• WHAT THE TASK REQUIRES:
Give the records again in full, exactly as they appear.
=== Section Start ===
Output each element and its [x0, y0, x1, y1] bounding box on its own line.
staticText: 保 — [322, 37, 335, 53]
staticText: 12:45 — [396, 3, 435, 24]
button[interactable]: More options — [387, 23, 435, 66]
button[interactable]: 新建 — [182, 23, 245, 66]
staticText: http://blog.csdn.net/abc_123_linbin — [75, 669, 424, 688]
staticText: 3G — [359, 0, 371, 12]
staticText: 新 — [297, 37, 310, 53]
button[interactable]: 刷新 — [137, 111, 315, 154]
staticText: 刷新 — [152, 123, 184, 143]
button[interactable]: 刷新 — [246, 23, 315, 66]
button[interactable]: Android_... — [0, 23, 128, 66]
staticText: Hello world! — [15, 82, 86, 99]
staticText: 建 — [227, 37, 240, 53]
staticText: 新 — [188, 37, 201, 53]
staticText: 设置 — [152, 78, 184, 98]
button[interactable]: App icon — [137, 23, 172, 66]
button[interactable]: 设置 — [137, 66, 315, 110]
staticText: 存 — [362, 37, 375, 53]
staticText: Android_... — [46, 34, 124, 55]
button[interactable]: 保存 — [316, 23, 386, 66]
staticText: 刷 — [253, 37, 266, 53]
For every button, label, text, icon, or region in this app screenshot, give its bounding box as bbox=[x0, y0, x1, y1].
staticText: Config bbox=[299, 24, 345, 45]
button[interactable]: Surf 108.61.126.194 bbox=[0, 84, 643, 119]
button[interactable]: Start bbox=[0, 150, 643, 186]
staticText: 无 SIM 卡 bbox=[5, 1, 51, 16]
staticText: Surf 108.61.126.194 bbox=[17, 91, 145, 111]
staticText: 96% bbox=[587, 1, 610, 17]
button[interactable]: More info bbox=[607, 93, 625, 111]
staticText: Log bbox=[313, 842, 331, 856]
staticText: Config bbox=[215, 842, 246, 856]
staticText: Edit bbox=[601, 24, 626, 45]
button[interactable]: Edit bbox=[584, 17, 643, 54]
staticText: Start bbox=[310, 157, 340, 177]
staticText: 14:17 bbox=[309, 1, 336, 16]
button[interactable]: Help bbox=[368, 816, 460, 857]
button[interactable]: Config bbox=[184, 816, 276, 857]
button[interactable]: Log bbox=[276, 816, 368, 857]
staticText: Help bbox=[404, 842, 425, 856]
=== Section End ===
• RESPONSE TO THE TASK:
Output each element and its [x0, y0, x1, y1] bounding box on its own line.
staticText: 保 — [322, 37, 335, 53]
staticText: 12:45 — [396, 3, 435, 24]
button[interactable]: More options — [387, 23, 435, 66]
button[interactable]: 新建 — [182, 23, 245, 66]
staticText: http://blog.csdn.net/abc_123_linbin — [75, 669, 424, 688]
staticText: 3G — [359, 0, 371, 12]
staticText: 新 — [297, 37, 310, 53]
button[interactable]: 刷新 — [137, 111, 315, 154]
staticText: 刷新 — [152, 123, 184, 143]
button[interactable]: 刷新 — [246, 23, 315, 66]
button[interactable]: Android_... — [0, 23, 128, 66]
staticText: Hello world! — [15, 82, 86, 99]
staticText: 建 — [227, 37, 240, 53]
staticText: 新 — [188, 37, 201, 53]
staticText: 设置 — [152, 78, 184, 98]
button[interactable]: App icon — [137, 23, 172, 66]
button[interactable]: 设置 — [137, 66, 315, 110]
staticText: 存 — [362, 37, 375, 53]
staticText: Android_... — [46, 34, 124, 55]
button[interactable]: 保存 — [316, 23, 386, 66]
staticText: 刷 — [253, 37, 266, 53]
For every button, label, text, icon, or region in this app screenshot, give its bounding box as bbox=[x0, y0, x1, y1].
staticText: Config bbox=[299, 24, 345, 45]
button[interactable]: Surf 108.61.126.194 bbox=[0, 84, 643, 119]
button[interactable]: Start bbox=[0, 150, 643, 186]
staticText: 无 SIM 卡 bbox=[5, 1, 51, 16]
staticText: Surf 108.61.126.194 bbox=[17, 91, 145, 111]
staticText: 96% bbox=[587, 1, 610, 17]
button[interactable]: More info bbox=[607, 93, 625, 111]
staticText: Log bbox=[313, 842, 331, 856]
staticText: Config bbox=[215, 842, 246, 856]
staticText: Edit bbox=[601, 24, 626, 45]
button[interactable]: Edit bbox=[584, 17, 643, 54]
staticText: Start bbox=[310, 157, 340, 177]
staticText: 14:17 bbox=[309, 1, 336, 16]
button[interactable]: Help bbox=[368, 816, 460, 857]
button[interactable]: Config bbox=[184, 816, 276, 857]
button[interactable]: Log bbox=[276, 816, 368, 857]
staticText: Help bbox=[404, 842, 425, 856]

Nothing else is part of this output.